Handmade processes for Palagiaccio products.
From the good milk of our cows.
Since several years in our farm we have implemented handmade methods for processing raw materials given by the nature: a selection of milk produced by our cows is assigned to pasteurization first and bottling then, while another part is intended to be used for dairy products made in the farm.
We use only milk of the highest quality; in fact all possible cares are observed to guard its natural features. Few meters separate the milking room from the dairy. This allows to preserve maximum freshness, respecting the precious features of this product.
The milk produced by our cows arrives in the dairy thanks to gravity power, thus avoiding industrial processes which could alter its components. This conditions grant the uniqueness of our products giving them their particular taste which reflect milk high quality.
The most simple product immediately produced form milk is ice-cream. One of our taste of ice-cream is called “Spumone Mediceo”, made with our ricotta, following Caterina de Medici’s old recipe: only taste it, and all other words about our ice-cream quality will be superfluous.

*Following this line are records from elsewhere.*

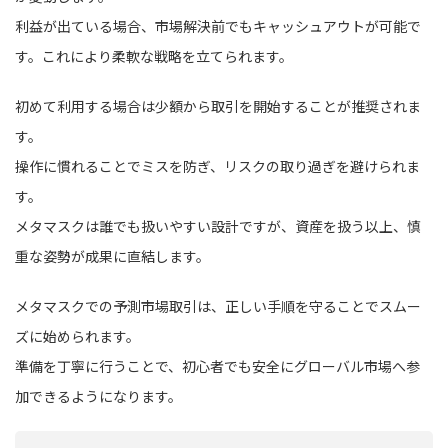
利益が出ている場合、市場解決前でもキャッシュアウトが可能で
す。これにより柔軟な戦略を立てられます。
初めて利用する場合は少額から取引を開始することが推奨されま
す。
操作に慣れることでミスを防ぎ、リスクの取り過ぎを避けられま
す。
メタマスクは誰でも扱いやすい設計ですが、資産を扱う以上、慎
重な姿勢が成果に直結します。
メタマスクでの予測市場取引は、正しい手順を守ることでスムー
ズに始められます。
準備を丁寧に行うことで、初心者でも安全にグローバル市場へ参
加できるようになります。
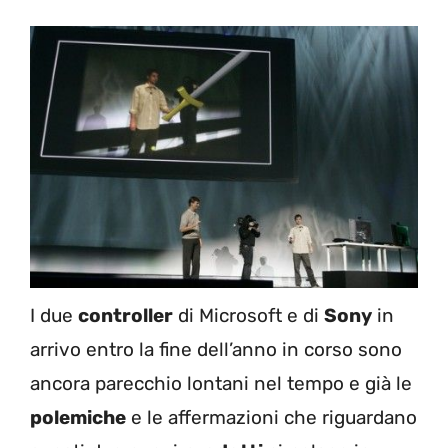
I due
controller
di Microsoft e di
Sony
in
arrivo entro la fine dell’anno in corso sono
ancora parecchio lontani nel tempo e già le
polemiche
e le affermazioni che riguardano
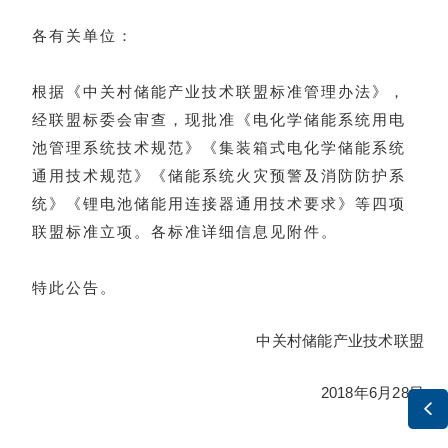
各有关单位：
根据《中关村储能产业技术联盟标准管理办法》，
经联盟标委会审查，现批准《电化学储能系统用电
池管理系统技术规范》《集装箱式电化学储能系统
通用技术规范》《储能系统火灾预警及消防防护系
统》《锂电池储能用连接器通用技术要求》等四项
联盟标准立项。各标准详细信息见附件。
特此公告。
中关村储能产业技术联盟
2018年6月28日

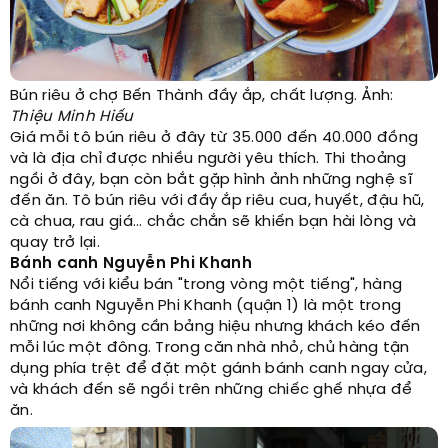
Bún riêu ở chợ Bến Thành đầy ắp, chất lượng. Ảnh:
Thiệu Minh Hiếu
Giá mỗi tô bún riêu ở đây từ 35.000 đến 40.000 đồng
và là địa chỉ được nhiều người yêu thích. Thi thoảng
ngồi ở đây, bạn còn bắt gặp hình ảnh những nghệ sĩ
đến ăn. Tô bún riêu với đầy ắp riêu cua, huyết, đậu hũ,
cà chua, rau giá... chắc chắn sẽ khiến bạn hài lòng và
quay trở lại.
Bánh canh Nguyễn Phi Khanh
Nổi tiếng với kiểu bán "trong vòng một tiếng", hàng
bánh canh Nguyễn Phi Khanh (quận 1) là một trong
những nơi không cần bảng hiệu nhưng khách kéo đến
mỗi lúc một đông. Trong căn nhà nhỏ, chủ hàng tận
dụng phía trệt để đặt một gánh bánh canh ngay cửa,
và khách đến sẽ ngồi trên những chiếc ghế nhựa để
ăn.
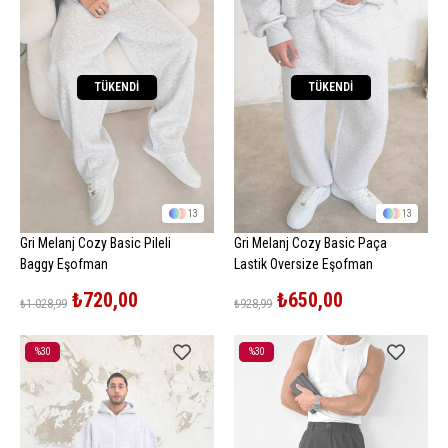
TÜKENDI
TÜKENDI
13
13
Gri Melanj Cozy Basic Pileli
Gri Melanj Cozy Basic Paça
Baggy Eşofman
Lastik Oversize Eşofman
₺720,00
₺650,00
₺1.028,99
₺928,99
%30
%30
İndirim
İndirim
%30İndirim
%30İndirim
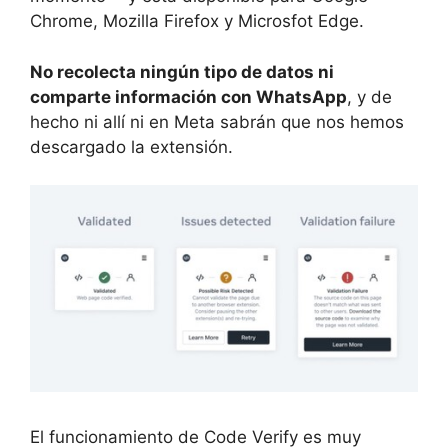
Chrome, Mozilla Firefox y Microsfot Edge.
No recolecta ningún tipo de datos ni
comparte información con WhatsApp
, y de
hecho ni allí ni en Meta sabrán que nos hemos
descargado la extensión.
El funcionamiento de Code Verify es muy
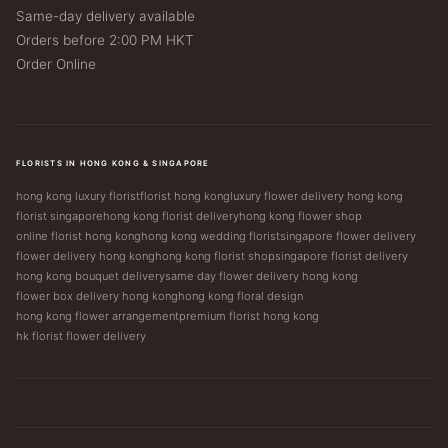
Same-day delivery available
Orders before 2:00 PM HKT
Order Online
FLORISTS IN HONG KONG & SINGAPORE
hong kong luxury florist
florist hong kong
luxury flower delivery hong kong
florist singapore
hong kong florist delivery
hong kong flower shop
online florist hong kong
hong kong wedding florist
singapore flower delivery
flower delivery hong kong
hong kong florist shop
singapore florist delivery
hong kong bouquet delivery
same day flower delivery hong kong
flower box delivery hong kong
hong kong floral design
hong kong flower arrangement
premium florist hong kong
hk florist flower delivery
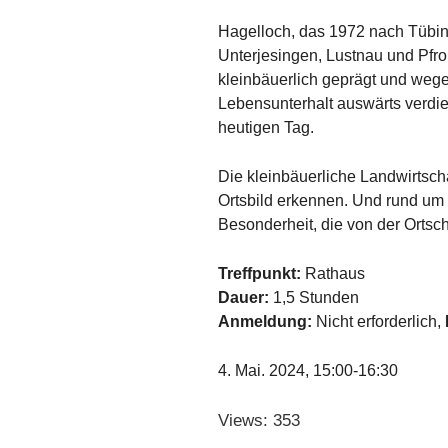
Hagelloch, das 1972 nach Tübin
Unterjesingen, Lustnau und Pf
kleinbäuerlich geprägt und weg
Lebensunterhalt auswärts verdie
heutigen Tag.
Die kleinbäuerliche Landwirtscha
Ortsbild erkennen. Und rund um 
Besonderheit, die von der Ortsch
Treffpunkt:
Rathaus
Dauer:
1,5 Stunden
Anmeldung:
Nicht erforderlich,
4. Mai. 2024, 15:00-16:30
Views: 353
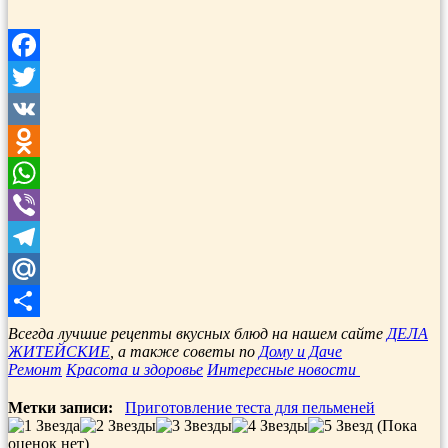
Facebook
Twitter
VK
Odnoklassniki
WhatsApp
Viber
Telegram
Mail.Ru
Отправить
Всегда лучшие рецепты вкусных блюд на нашем сайте
ДЕЛА
ЖИТЕЙСКИЕ
, а также советы по
Дому и Даче
Ремонт
Красота и здоровье
Интересные новости
Метки записи:
Приготовление теста для пельменей
(Пока
оценок нет)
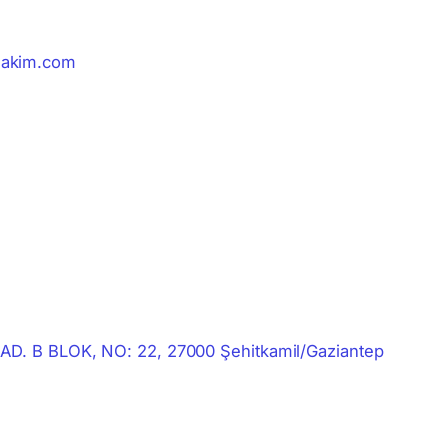
akim.com
D. B BLOK, NO: 22, 27000 Şehitkamil/Gaziantep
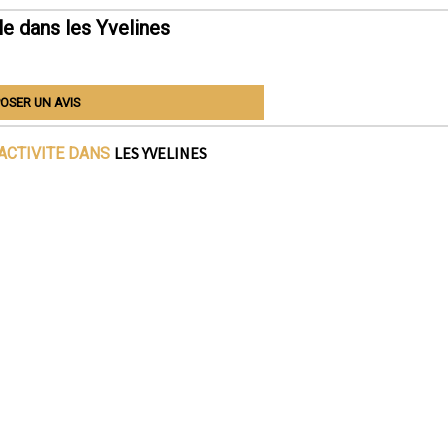
e dans les Yvelines
OSER UN AVIS
LES YVELINES
ACTIVITE DANS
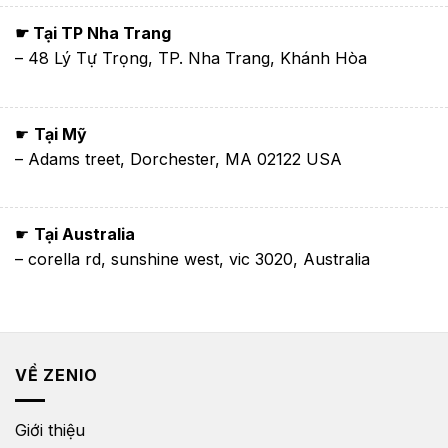
☛ Tại TP Nha Trang
– 48 Lý Tự Trọng, TP. Nha Trang, Khánh Hòa
☛
Tại Mỹ
– Adams treet, Dorchester, MA 02122 USA
☛
Tại Australia
– corella rd, sunshine west, vic 3020, Australia
VỀ ZENIO
Giới thiệu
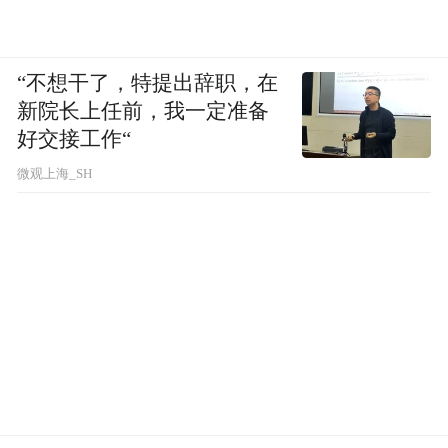
“不想干了，特提出辞职，在
新院长上任前，我一定准备
好交接工作“
微观上海_SH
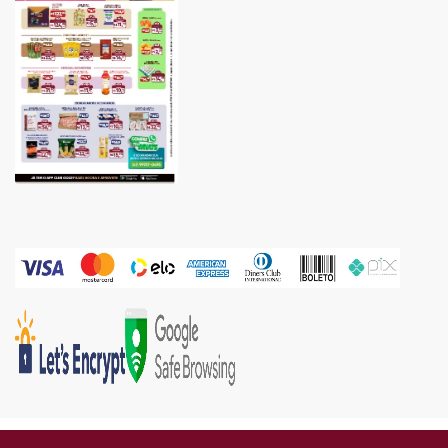
Gold Industria e Comercio Ltda | CNPJ: 05.671.160/0002-67 | Endereço: Rua Piên, 576 -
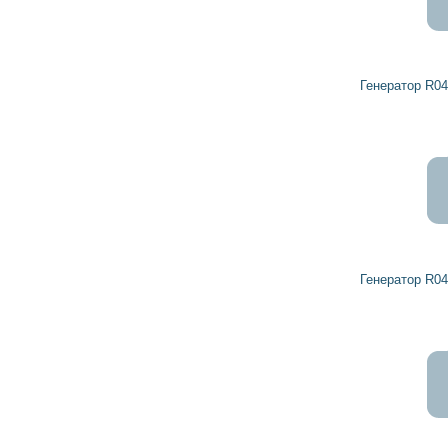
Генератор R0459137 DETROIT DIESEL
Генератор R0459136 DETROIT DIESEL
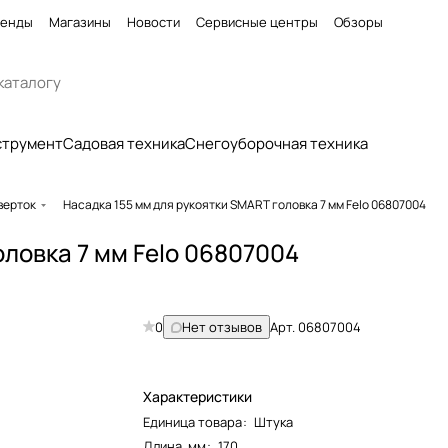
енды
Магазины
Новости
Сервисные центры
Обзоры
струмент
Садовая техника
Снегоуборочная техника
верток
Насадка 155 мм для рукоятки SMART головка 7 мм Felo 06807004
оловка 7 мм Felo 06807004
0
Нет отзывов
Арт.
06807004
Характеристики
Единица товара
:
Штука
Длина, мм
:
170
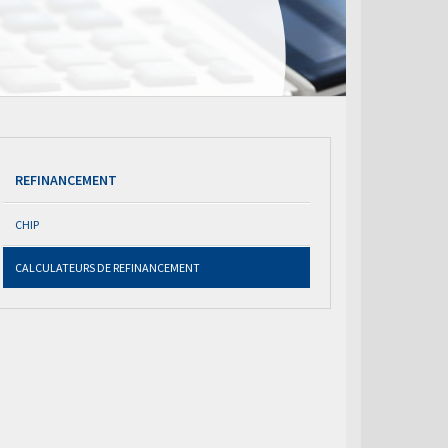
REFINANCEMENT
CHIP
CALCULATEURS DE REFINANCEMENT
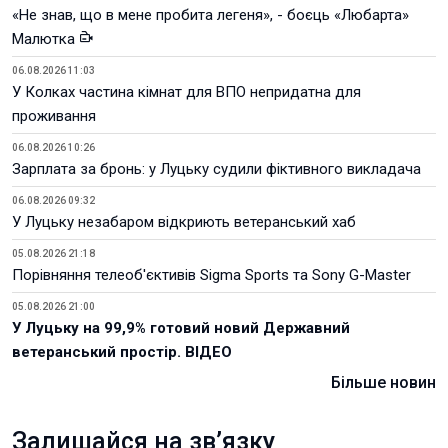
«Не знав, що в мене пробита легеня», - боєць «Любарта»
Малютка
06.08.2026 11:03
У Колках частина кімнат для ВПО непридатна для
проживання
06.08.2026 10:26
Зарплата за бронь: у Луцьку судили фіктивного викладача
06.08.2026 09:32
У Луцьку незабаром відкриють ветеранський хаб
05.08.2026 21:18
Порівняння телеоб'єктивів Sigma Sports та Sony G-Master
05.08.2026 21:00
У Луцьку на 99,9% готовий новий Державний
ветеранський простір. ВІДЕО
Більше новин
Залишайся на зв’язку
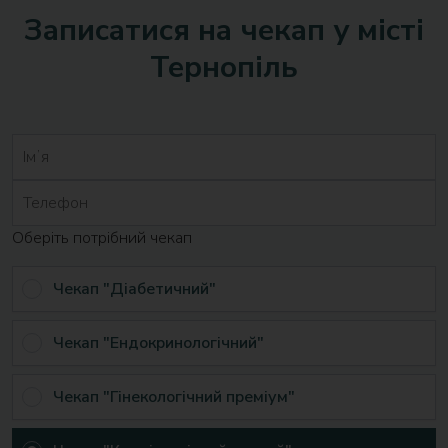
Записатися на чекап у місті
Тернопіль
Оберіть потрібний чекап
Чекап "Діабетичний"
Чекап "Ендокринологічний"
Чекап "Гінекологічний преміум"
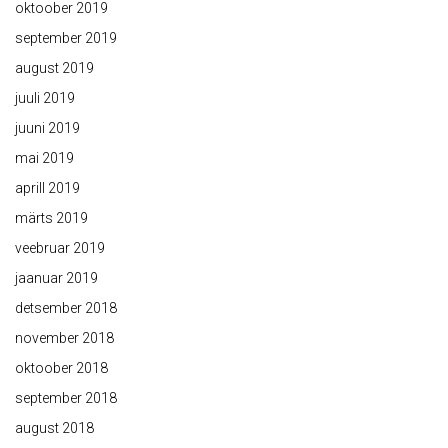
oktoober 2019
september 2019
august 2019
juuli 2019
juuni 2019
mai 2019
aprill 2019
märts 2019
veebruar 2019
jaanuar 2019
detsember 2018
november 2018
oktoober 2018
september 2018
august 2018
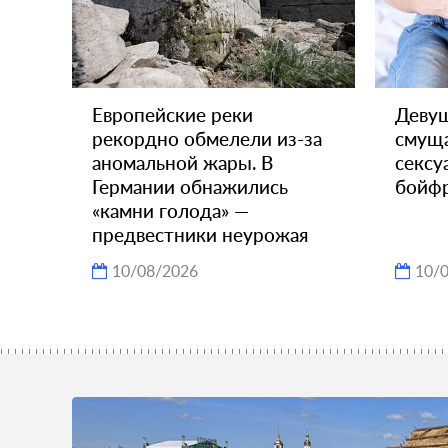
Европейские реки
Девуш
рекордно обмелели из-за
смущ
аномальной жары. В
сексу
Германии обнажились
бойф
«камни голода» —
предвестники неурожая
10/08/2026
10/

Palagiaccio is particularly involved in the research and rediscovery of old dairy tradition. For this reason we can offer different handmade cheese: raveggiolo, tenerone, ricotta, casatella, fior di latte, stracciatella, treccia, scamorza, cipollino, caprì, represent our fresh and very fresh cheeses.
For this products we use vegetal rennet: it is a courageous choice, but this allows us to preserve the authenticity and to exalt the taste of high quality milk obtained from a single herd.
Regarding ripened and half ripened cheeses such as fiordimugello, biancomugello, cremino and granmugello, we use a selection of milk produced by our most ripe cows following the tradition of the old dairy recipes.
Elegant and blue cheeses are also produced in Palagiaccio. These last two kind of cheese are born from the passion of our dairy worker which works with skill and ability, supporting noble rots formation and giving a particular aroma to our cheese.
We use a special care for the maturing process of these products located in particular rooms and always monitored. Between ripened cheese our Riserva and Gran Riserva enjoy a special and exclusive treatment, ending the maturing processes in a cavern locates under the thirteenth-century Ubaldini tower, few meters low; this is a particularly suitable and suggesting place for maturing processes.